- Origin: New York
- Genres: New wave, post-punk, synthpop, funk
- Years active: 1980s
- Past members: Chica Sato Gota Yashiki Prince Kudou Toshio Nakanishi

= Melon (band) =

Melon was a group formed by former Plastics members Toshio Nakanishi and Chica Sato. When Plastics broke up in 1982, Toshio and Sato went to New York City and formed Melon with friends Percy Jones of Brand X, Dougie Bowne of The Lounge Lizards, and Bernie Worrell of Funkadelic, trying to merge funk with Japanese and became known as a quirky, exotic, pop band.

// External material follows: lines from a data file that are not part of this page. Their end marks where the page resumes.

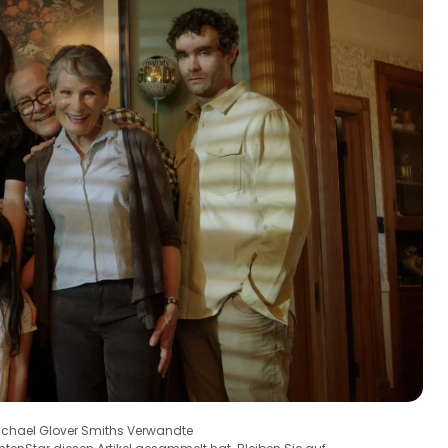
 Michael Glover Smiths Verwandte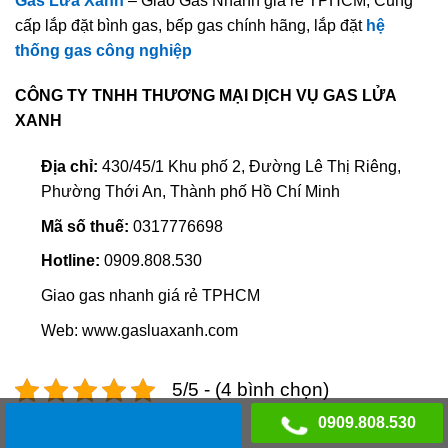
Gas Lửa Xanh
– Giao Gas Nhanh giá rẻ TPHCM, Cung
cấp lắp đặt bình gas, bếp gas chính hãng, lắp đặt
hệ
thống gas công nghiệp
CÔNG TY TNHH THƯƠNG MẠI DỊCH VỤ GAS LỬA
XANH
Địa chỉ:
430/45/1 Khu phố 2, Đường Lê Thị Riêng,
Phường Thới An, Thành phố Hồ Chí Minh
Mã số thuế:
0317776698
Hotline:
0909.808.530
Giao gas nhanh giá rẻ TPHCM
Web: www.gasluaxanh.com
5/5 - (4 bình chọn)
Nội dung bài viết
hiện
0909.808.530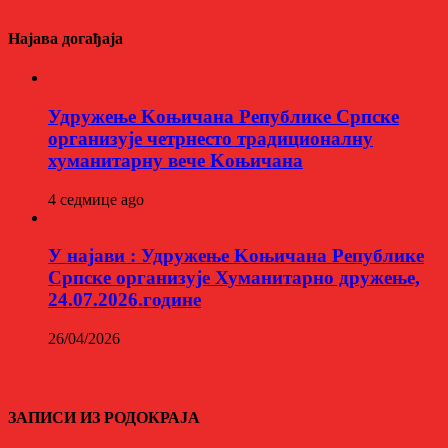
Најава догађаја
Удружење Kоњичана Републике Српске
организује четрнесто традиционалну
хуманитарну вече Kоњичана
4 седмице ago
У најави : Удружење Kоњичана Републике
Српске организује Хуманитарно дружење,
24.07.2026.године
26/04/2026
ЗАПИСИ ИЗ РОДОКРАЈА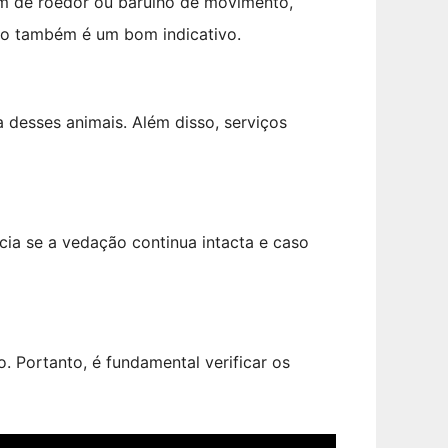
om de roedor ou barulho de movimento,
hão também é um bom indicativo.
 desses animais. Além disso, serviços
ia se a vedação continua intacta e caso
. Portanto, é fundamental verificar os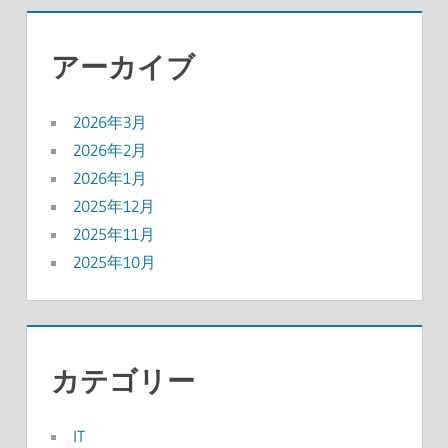
アーカイブ
2026年3月
2026年2月
2026年1月
2025年12月
2025年11月
2025年10月
カテゴリー
IT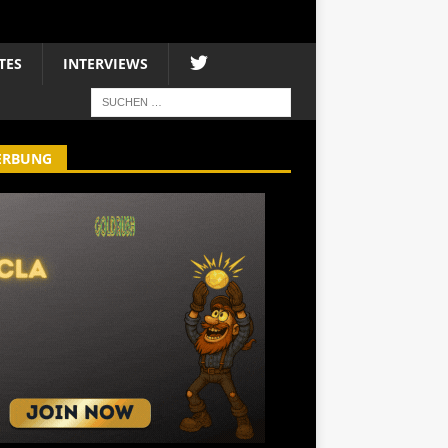
TES
INTERVIEWS
ERBUNG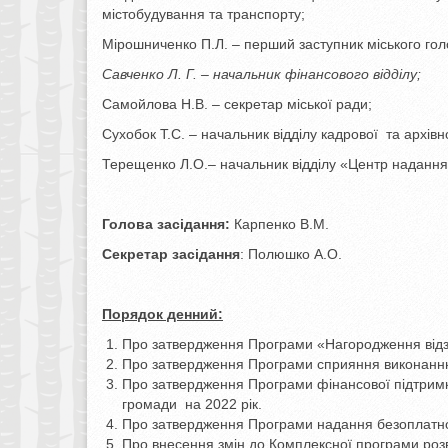
містобудування та транспорту;
Мірошниченко П.Л. – перший заступник міського гол
Савченко Л. Г. – начальник фінансового відділу;
Самойлова Н.В. – секретар міської ради;
Сухобок Т.С. – начальник відділу кадрової та архівн
Терещенко Л.О.– начальник відділу «Центр надання 
Голова засідання:
Карпенко В.М.
Секретар засідання
: Полюшко А.О.
Порядок денний:
Про затвердження Програми «Нагородження відзн
Про затвердження Програми сприяння виконанню
Про затвердження Програми фінансової підтримки 
громади на 2022 рік.
Про затвердження Програми надання безоплатної
Про внесення змін до Комплексної програми роз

Chica's appearances in Toshi's projects since Melon have dwindled, but Toshio continues collaborating music acts, changing sounds and names: Tycoon To$h, Group of Gods, Love T.K.O., Major Force and Skylab being some of the most often used.

==Discography==

===Albums===
- Do You Like Japan? (1982) Alfa Records
- Do The Pithecan - Happy Age (1984) (12", Pin) Fuzz Dance Records
- Deep Cut (1987) Epic Records
- Hardcore Hawaiian (1987) Epic Records
- Shinjuku Bladerunner (1987) Alfa Records, Inc.
- Do You Like Japan? (2005, rerelease) Sony Music Direct (Japan) Inc.